DATA EXTRACTS —
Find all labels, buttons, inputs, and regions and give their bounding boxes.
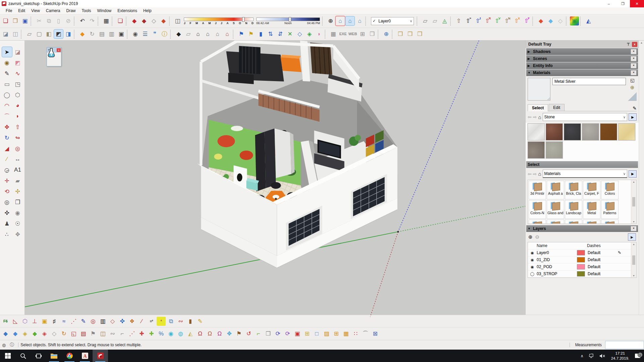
folder-glass[interactable]: Glass and: [547, 200, 564, 219]
hash-marks-tool[interactable]: ♯: [50, 317, 59, 326]
details-arrow-icon[interactable]: ▶: [628, 233, 636, 241]
dark-tool-icon[interactable]: ◆: [174, 29, 183, 39]
dot-curve-tool[interactable]: ⋰: [127, 329, 137, 338]
segment-line-tool[interactable]: ⋰: [69, 317, 78, 326]
pink-granite[interactable]: [528, 141, 545, 159]
image-export-icon[interactable]: ▦: [329, 29, 338, 39]
model-canvas[interactable]: [25, 41, 525, 317]
secondary-pane-icon[interactable]: ◱: [630, 78, 634, 83]
flag-blue-icon[interactable]: ⚑: [237, 29, 246, 39]
plugin-box-4[interactable]: ◆: [159, 16, 168, 25]
orbit-tool[interactable]: ⟲: [2, 186, 12, 196]
green-steps-tool[interactable]: ⌐: [254, 329, 263, 338]
move4-blue-tool[interactable]: ✥: [225, 329, 234, 338]
chrome-icon[interactable]: [62, 350, 77, 362]
home-icon[interactable]: ⌂: [538, 171, 541, 177]
folder-3d-printing[interactable]: 3d Printir: [529, 181, 546, 199]
flag-yellow-icon[interactable]: ⚑: [247, 29, 256, 39]
hatch-fine-tool[interactable]: ▦: [341, 329, 351, 338]
details-arrow-icon[interactable]: ▶: [629, 113, 637, 121]
back-arrow-icon[interactable]: ⇦: [528, 171, 532, 177]
sort-down-icon[interactable]: ⇵: [276, 29, 285, 39]
refresh-scene[interactable]: ↻: [88, 29, 97, 39]
layer-color-swatch[interactable]: [577, 264, 585, 269]
layers-scrollbar[interactable]: ▲▼: [631, 242, 636, 278]
plugin-box-3[interactable]: ◇: [149, 16, 158, 25]
lined-rect-tool[interactable]: ▤: [79, 329, 88, 338]
wave-arrows-tool[interactable]: ≈: [59, 317, 68, 326]
protractor-tool[interactable]: ◶: [2, 165, 12, 175]
minimize-button[interactable]: –: [602, 0, 616, 7]
rotate-red-tool[interactable]: ↺: [244, 329, 253, 338]
print[interactable]: ▦: [102, 16, 111, 25]
cube-red-icon[interactable]: ◆: [536, 16, 545, 25]
brown-granite[interactable]: [546, 123, 563, 140]
camera-icon[interactable]: ▣: [117, 29, 126, 39]
style-xray[interactable]: ◫: [11, 29, 20, 39]
hidden-icons-chevron[interactable]: ∧: [578, 354, 586, 358]
autocad-icon[interactable]: A: [77, 350, 93, 362]
sort-up-icon[interactable]: ⇅: [266, 29, 275, 39]
kite-green-icon[interactable]: ◈: [305, 29, 314, 39]
remove-layer-button[interactable]: ⊖: [535, 234, 540, 240]
diamond-hash-tool[interactable]: ◆: [1, 329, 10, 338]
bent-line-tool[interactable]: ⌐: [118, 329, 127, 338]
model-info[interactable]: ❏: [116, 16, 125, 25]
hook-dots-tool[interactable]: Ω: [215, 329, 224, 338]
instructor[interactable]: ◆: [78, 29, 87, 39]
paintbrush-tool[interactable]: ✎: [196, 317, 205, 326]
pencil-pad-tool[interactable]: ✎: [79, 317, 88, 326]
dimension-tool[interactable]: ↔: [13, 154, 23, 164]
cube-blue-icon[interactable]: ◆: [546, 16, 555, 25]
stacked-squares-tool[interactable]: ⧉: [166, 317, 175, 326]
f6-tool[interactable]: F6: [1, 317, 10, 326]
home-icon[interactable]: ⌂: [194, 29, 203, 39]
layer-arrow-v[interactable]: ⇧V: [493, 16, 502, 25]
paste[interactable]: ▯: [54, 16, 63, 25]
prism-tool[interactable]: ◭: [186, 329, 195, 338]
plugin-box-2[interactable]: ◆: [140, 16, 149, 25]
style-monochrome[interactable]: ◨: [64, 29, 73, 39]
cube-flap-tool[interactable]: ❒: [264, 329, 273, 338]
green-granite[interactable]: [546, 141, 563, 159]
khaki-cube-2[interactable]: ❒: [406, 29, 415, 39]
geolocation-icon[interactable]: ◍: [2, 343, 6, 348]
lines-squared-tool[interactable]: ≡²: [147, 317, 156, 326]
house-model[interactable]: [197, 41, 397, 268]
model-viewport[interactable]: T... x: [25, 41, 525, 315]
scene-update[interactable]: ▥: [107, 29, 116, 39]
inspect-lines-tool[interactable]: ◎: [89, 317, 98, 326]
point-arrows-tool[interactable]: ✜: [118, 317, 127, 326]
diamond-white-grid-tool[interactable]: ◇: [50, 329, 59, 338]
plus-green-tool[interactable]: ✚: [147, 329, 156, 338]
layer-arrow-j[interactable]: ⇧J: [474, 16, 483, 25]
north-arrow[interactable]: ⊕: [326, 16, 335, 25]
hook-x-tool[interactable]: Ω: [205, 329, 214, 338]
floating-toolbar-close[interactable]: x: [57, 48, 61, 52]
kite-wire-tool[interactable]: ◇: [108, 317, 117, 326]
maximize-button[interactable]: ❐: [616, 0, 630, 7]
edit[interactable]: Edit: [15, 8, 28, 14]
entity-info[interactable]: ▶ Entity Info ×: [526, 62, 638, 69]
style-back-edges[interactable]: ◪: [1, 29, 10, 39]
layer-dropdown[interactable]: ✓ Layer0 ∨: [371, 17, 414, 25]
view[interactable]: View: [28, 8, 43, 14]
collapse-arrow-icon[interactable]: ▼: [528, 227, 533, 230]
kite-blue-icon[interactable]: ◇: [295, 29, 304, 39]
chart-box-tool[interactable]: ▥: [98, 317, 107, 326]
floating-toolbar[interactable]: T... x: [47, 47, 61, 66]
slash-tool[interactable]: ∕: [137, 317, 146, 326]
layer-row[interactable]: ◉ 01_ZID Default ✎: [528, 256, 631, 263]
orange-hook-tool[interactable]: ↻: [59, 329, 68, 338]
scene-add[interactable]: ▤: [97, 29, 106, 39]
barrel-tool[interactable]: ▮: [186, 317, 195, 326]
circle-tool[interactable]: ◯: [2, 90, 12, 100]
shadow-on-ground[interactable]: ⌂: [336, 16, 345, 25]
chat-icon[interactable]: ❞: [150, 29, 159, 39]
shadow-date-slider[interactable]: JFMAMJJASOND: [184, 17, 254, 25]
visibility-eye-icon[interactable]: ◉: [528, 265, 537, 269]
task-view-button[interactable]: [31, 350, 46, 362]
tiles-percent-tool[interactable]: %: [157, 329, 166, 338]
folder-metal[interactable]: Metal: [583, 200, 600, 219]
web-icon[interactable]: WEB: [348, 29, 357, 39]
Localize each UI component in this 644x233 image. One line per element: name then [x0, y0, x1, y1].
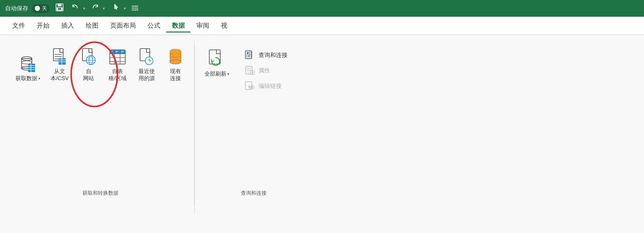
properties-icon	[245, 65, 255, 76]
properties-button[interactable]: 属性	[242, 63, 307, 78]
customize-bar-icon[interactable]	[130, 3, 140, 14]
menu-data[interactable]: 数据	[166, 19, 191, 33]
redo-arrow: ▾	[103, 6, 105, 11]
recent-sources-button[interactable]: 最近使用的源	[134, 45, 159, 85]
from-table-button[interactable]: 自表格/区域	[105, 45, 130, 85]
from-table-icon	[109, 48, 127, 66]
svg-rect-3	[58, 8, 61, 10]
undo-arrow: ▾	[83, 6, 85, 11]
existing-connections-label: 现有连接	[170, 68, 181, 82]
svg-rect-54	[247, 55, 249, 57]
menu-home[interactable]: 开始	[31, 19, 55, 33]
get-data-button[interactable]: 获取数据 ▾	[12, 52, 43, 85]
svg-rect-50	[209, 50, 220, 64]
from-table-label: 自表格/区域	[109, 68, 127, 82]
autosave-toggle[interactable]: 关	[32, 4, 50, 13]
redo-icon[interactable]	[89, 2, 101, 14]
group2-label: 查询和连接	[241, 190, 267, 197]
menu-formula[interactable]: 公式	[142, 19, 166, 33]
query-right-items: 查询和连接	[242, 48, 307, 93]
from-web-icon	[80, 48, 98, 66]
ribbon: 获取数据 ▾	[0, 35, 644, 233]
refresh-all-label: 全部刷新 ▾	[204, 70, 229, 78]
from-text-csv-button[interactable]: 从文 本/CSV	[47, 45, 72, 85]
edit-links-label: 编辑链接	[259, 82, 282, 90]
touch-arrow: ▾	[124, 6, 126, 11]
group1-label: 获取和转换数据	[82, 190, 118, 197]
query-connections-icon	[245, 50, 255, 60]
svg-rect-11	[28, 64, 35, 72]
svg-rect-52	[247, 52, 249, 54]
undo-icon[interactable]	[70, 2, 81, 14]
autosave-label: 自动保存	[5, 5, 28, 12]
existing-connections-icon	[166, 48, 185, 66]
title-bar: 自动保存 关 ▾ ▾ ▾	[0, 0, 644, 17]
menu-file[interactable]: 文件	[6, 19, 31, 33]
recent-sources-label: 最近使用的源	[138, 68, 155, 82]
existing-connections-button[interactable]: 现有连接	[163, 45, 188, 85]
ribbon-group-query: 全部刷新 ▾	[195, 39, 313, 206]
properties-label: 属性	[259, 67, 270, 74]
from-text-csv-icon	[51, 48, 69, 66]
from-text-csv-label: 从文 本/CSV	[51, 68, 69, 82]
menu-insert[interactable]: 插入	[55, 19, 80, 33]
menu-layout[interactable]: 页面布局	[104, 19, 142, 33]
svg-point-49	[170, 49, 181, 54]
get-data-icon	[19, 55, 37, 73]
svg-rect-53	[249, 52, 251, 54]
svg-rect-1	[58, 4, 62, 6]
save-icon[interactable]	[53, 2, 66, 15]
refresh-all-button[interactable]: 全部刷新 ▾	[201, 45, 233, 80]
edit-links-button[interactable]: 编辑链接	[242, 79, 307, 93]
menu-draw[interactable]: 绘图	[80, 19, 104, 33]
from-web-label: 自网站	[83, 68, 94, 82]
ribbon-group-get-transform: 获取数据 ▾	[6, 39, 194, 206]
edit-links-icon	[245, 81, 255, 91]
query-connections-label: 查询和连接	[259, 51, 288, 59]
menu-review[interactable]: 审阅	[191, 19, 215, 33]
svg-rect-20	[59, 58, 66, 65]
from-web-button[interactable]: 自网站	[76, 45, 101, 85]
refresh-all-icon	[206, 48, 227, 69]
toggle-circle	[35, 6, 40, 11]
svg-rect-55	[249, 55, 251, 57]
toggle-state: 关	[42, 5, 47, 12]
svg-point-10	[22, 61, 32, 64]
menu-bar: 文件 开始 插入 绘图 页面布局 公式 数据 审阅 视	[0, 17, 644, 35]
get-data-label: 获取数据 ▾	[15, 75, 40, 82]
svg-rect-63	[245, 82, 252, 89]
touch-mode-icon[interactable]	[109, 2, 122, 15]
query-connections-button[interactable]: 查询和连接	[242, 48, 307, 62]
from-web-wrapper: 自网站	[76, 45, 101, 85]
recent-sources-icon	[137, 48, 156, 66]
svg-point-47	[170, 60, 181, 64]
menu-view[interactable]: 视	[215, 19, 233, 33]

WORK REQUIRED — Where in the records does the string "lines" appear? Copy every line that has it.

SOLUTION TO THIS TASK —
lines-squared-tool[interactable]: ≡²: [147, 317, 156, 326]
inspect-lines-tool[interactable]: ◎: [89, 317, 98, 326]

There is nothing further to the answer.